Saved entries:
* * * * * * *

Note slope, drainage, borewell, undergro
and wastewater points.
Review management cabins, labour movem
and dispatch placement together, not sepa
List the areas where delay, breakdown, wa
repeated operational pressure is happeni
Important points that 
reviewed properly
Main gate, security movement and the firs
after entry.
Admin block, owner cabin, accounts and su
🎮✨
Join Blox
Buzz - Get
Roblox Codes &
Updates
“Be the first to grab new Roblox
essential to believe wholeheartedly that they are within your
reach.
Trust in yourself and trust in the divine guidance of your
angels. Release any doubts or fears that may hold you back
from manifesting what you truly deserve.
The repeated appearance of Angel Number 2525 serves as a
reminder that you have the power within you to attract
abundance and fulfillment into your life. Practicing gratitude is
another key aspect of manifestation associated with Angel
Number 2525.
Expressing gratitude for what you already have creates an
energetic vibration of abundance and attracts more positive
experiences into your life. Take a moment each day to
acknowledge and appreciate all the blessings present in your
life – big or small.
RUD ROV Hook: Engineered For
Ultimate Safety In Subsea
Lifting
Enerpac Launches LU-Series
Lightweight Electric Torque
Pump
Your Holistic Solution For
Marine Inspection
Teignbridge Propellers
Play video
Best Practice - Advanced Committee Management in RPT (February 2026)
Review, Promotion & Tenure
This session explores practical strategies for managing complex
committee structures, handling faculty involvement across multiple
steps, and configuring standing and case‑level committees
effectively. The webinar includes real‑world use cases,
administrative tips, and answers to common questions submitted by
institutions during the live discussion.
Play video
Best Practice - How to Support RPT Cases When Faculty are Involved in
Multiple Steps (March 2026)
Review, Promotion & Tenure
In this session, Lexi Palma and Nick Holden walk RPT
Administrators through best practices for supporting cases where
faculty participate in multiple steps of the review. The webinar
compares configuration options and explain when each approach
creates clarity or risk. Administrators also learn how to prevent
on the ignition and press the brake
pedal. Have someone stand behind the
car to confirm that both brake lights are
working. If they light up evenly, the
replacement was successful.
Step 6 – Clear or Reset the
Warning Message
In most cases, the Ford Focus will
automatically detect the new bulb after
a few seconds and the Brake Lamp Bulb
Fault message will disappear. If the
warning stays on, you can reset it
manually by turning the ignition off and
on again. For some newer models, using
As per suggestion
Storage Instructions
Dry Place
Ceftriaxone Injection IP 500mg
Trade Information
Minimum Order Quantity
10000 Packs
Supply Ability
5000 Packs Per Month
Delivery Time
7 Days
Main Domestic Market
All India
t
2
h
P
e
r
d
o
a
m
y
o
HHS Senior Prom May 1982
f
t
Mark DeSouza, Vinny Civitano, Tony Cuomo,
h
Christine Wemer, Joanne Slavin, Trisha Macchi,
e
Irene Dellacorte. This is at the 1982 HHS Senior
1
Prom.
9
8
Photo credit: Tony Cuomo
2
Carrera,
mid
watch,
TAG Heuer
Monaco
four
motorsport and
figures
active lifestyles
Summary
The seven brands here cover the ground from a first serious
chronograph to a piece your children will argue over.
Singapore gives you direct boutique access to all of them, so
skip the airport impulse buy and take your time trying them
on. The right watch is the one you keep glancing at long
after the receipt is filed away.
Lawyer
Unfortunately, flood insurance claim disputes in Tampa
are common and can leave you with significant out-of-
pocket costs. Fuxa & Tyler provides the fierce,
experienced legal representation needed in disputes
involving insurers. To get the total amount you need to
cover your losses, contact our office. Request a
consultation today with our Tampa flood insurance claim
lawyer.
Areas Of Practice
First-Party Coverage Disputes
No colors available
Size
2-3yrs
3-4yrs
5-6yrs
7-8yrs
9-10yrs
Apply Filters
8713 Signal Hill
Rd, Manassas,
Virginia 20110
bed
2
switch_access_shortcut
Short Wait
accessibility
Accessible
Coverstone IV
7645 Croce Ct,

* * * * * * *

* _Task_
Tally the lines of the records holding the word "Tampa", then state only the tally.

* _Output for this task_
2